_WORK TO BE COMPLETED_: When you reproduce the data, keep every word exactly as it stands and leave the pictures out.

Saved data entries
-- -- --
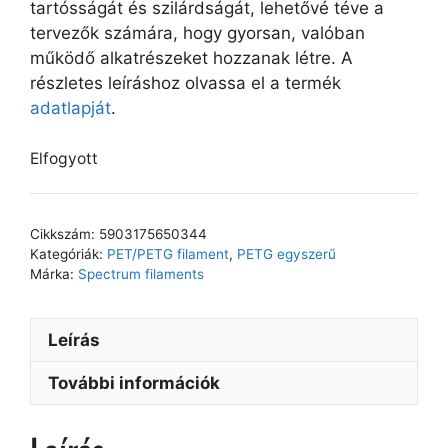
tartósságát és szilárdságát, lehetővé téve a
tervezők számára, hogy gyorsan, valóban
működő alkatrészeket hozzanak létre. A
részletes leíráshoz olvassa el a termék
adatlapját
.
Elfogyott
Cikkszám:
5903175650344
Kategóriák:
PET/PETG filament
,
PETG egyszerű
Márka:
Spectrum filaments
Leírás
További információk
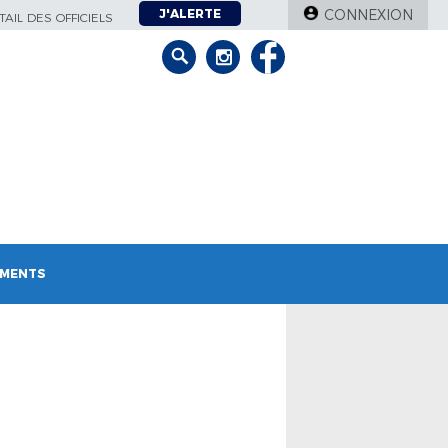
J'ALERTE
CONNEXION
AIL DES OFFICIELS
MENTS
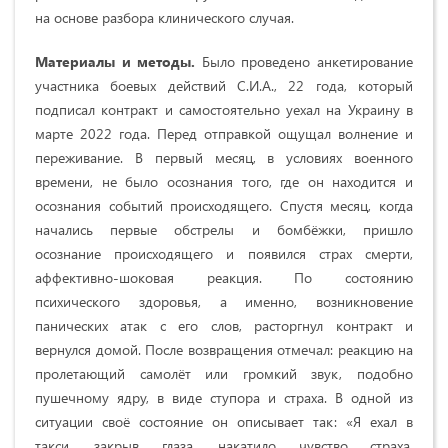
на основе разбора клинического случая.
Материалы и методы.
Было проведено анкетирование
участника боевых действий С.И.А., 22 года, который
подписал контракт и самостоятельно уехал на Украину в
марте 2022 года. Перед отправкой ощущал волнение и
переживание. В первый месяц, в условиях военного
времени, не было осознания того, где он находится и
осознания событий происходящего. Спустя месяц, когда
начались первые обстрелы и бомбёжки, пришло
осознание происходящего и появился страх смерти,
аффективно-шоковая реакция. По состоянию
психического здоровья, а именно, возникновение
панических атак с его слов, расторгнул контракт и
вернулся домой. После возвращения отмечал: реакцию на
пролетающий самолёт или громкий звук, подобно
пушечному ядру, в виде ступора и страха. В одной из
ситуации своё состояние он описывает так: «Я ехал в
такси, закрыв глаза, накатило чувство страха,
-- -- --
_EXERCISE ANSWER_:
tartósságát és szilárdságát, lehetővé téve a
tervezők számára, hogy gyorsan, valóban
működő alkatrészeket hozzanak létre. A
részletes leíráshoz olvassa el a termék
adatlapját
.
Elfogyott
Cikkszám:
5903175650344
Kategóriák:
PET/PETG filament
,
PETG egyszerű
Márka:
Spectrum filaments
Leírás
További információk
J'ALERTE
CONNEXION
AIL DES OFFICIELS
MENTS
на основе разбора клинического случая.
Материалы и методы.
Было проведено анкетирование
участника боевых действий С.И.А., 22 года, который
подписал контракт и самостоятельно уехал на Украину в
марте 2022 года. Перед отправкой ощущал волнение и
переживание. В первый месяц, в условиях военного
времени, не было осознания того, где он находится и
осознания событий происходящего. Спустя месяц, когда
начались первые обстрелы и бомбёжки, пришло
осознание происходящего и появился страх смерти,
аффективно-шоковая реакция. По состоянию
психического здоровья, а именно, возникновение
панических атак с его слов, расторгнул контракт и
вернулся домой. После возвращения отмечал: реакцию на
пролетающий самолёт или громкий звук, подобно
пушечному ядру, в виде ступора и страха. В одной из
ситуации своё состояние он описывает так: «Я ехал в
такси, закрыв глаза, накатило чувство страха,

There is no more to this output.